> **Problem to work on**:
Show me every line in the listing that has the word "épisode".

BEGIN Data

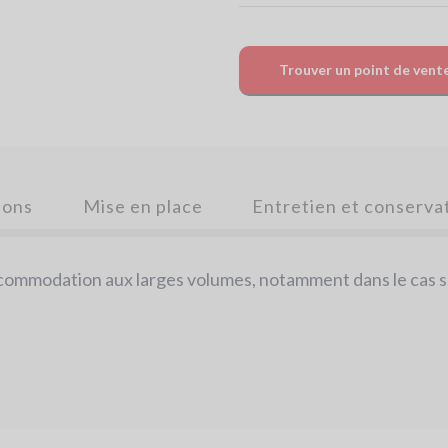
Trouver un point de vent
ions
Mise en place
Entretien et conserva
ccommodation aux larges volumes, notamment dans le cas s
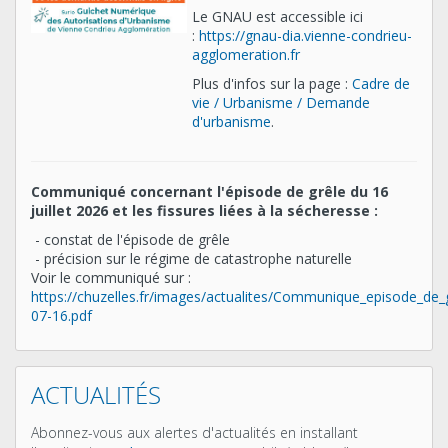
Le GNAU est accessible ici
:
https://gnau-dia.vienne-condrieu-
agglomeration.fr
Plus d'infos sur la page :
Cadre de
vie / Urbanisme / Demande
d'urbanisme
.
Communiqué concernant l'épisode de grêle du 16
juillet 2026 et les fissures liées à la sécheresse :
- constat de l'épisode de grêle
- précision sur le régime de catastrophe naturelle
Voir le communiqué sur :
https://chuzelles.fr/images/actualites/Communique_episode_de_
07-16.pdf
ACTUALITÉS
Abonnez-vous aux alertes d'actualités en installant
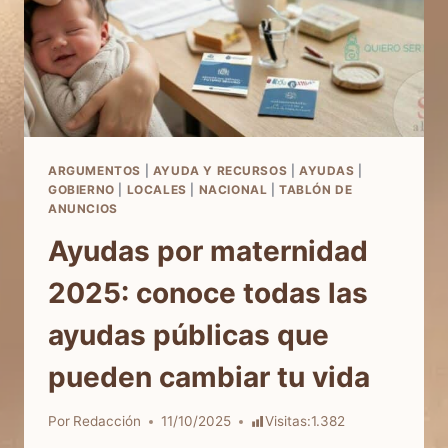
ARGUMENTOS
|
AYUDA Y RECURSOS
|
AYUDAS
|
GOBIERNO
|
LOCALES
|
NACIONAL
|
TABLÓN DE
ANUNCIOS
Ayudas por maternidad
2025: conoce todas las
ayudas públicas que
pueden cambiar tu vida
Por
Redacción
11/10/2025
Visitas:
1.382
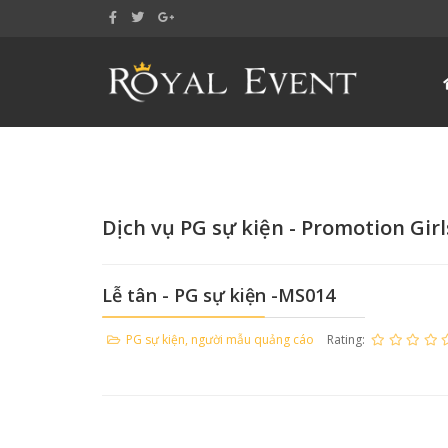
Dịch vụ PG sự kiện - Promotion Girl
Lễ tân - PG sự kiện -MS014
PG sự kiện, người mẫu quảng cáo
Rating:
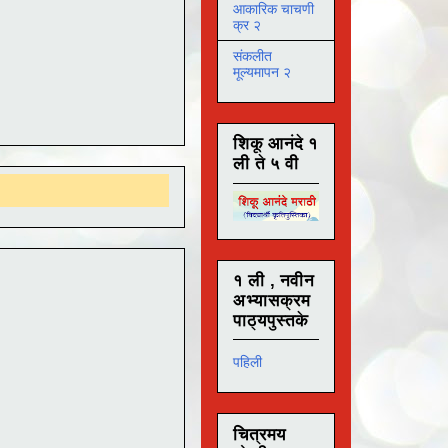
आकारिक चाचणी
क्र २
संकलीत
मूल्यमापन २
शिकू आनंदे १
ली ते ५ वी
१ ली , नवीन
अभ्यासक्रम
पाठ्यपुस्तके
पहिली
चित्रमय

END Data

> **Response below**:
Communiqué concernant l'épisode de grêle du 16
- constat de l'épisode de grêle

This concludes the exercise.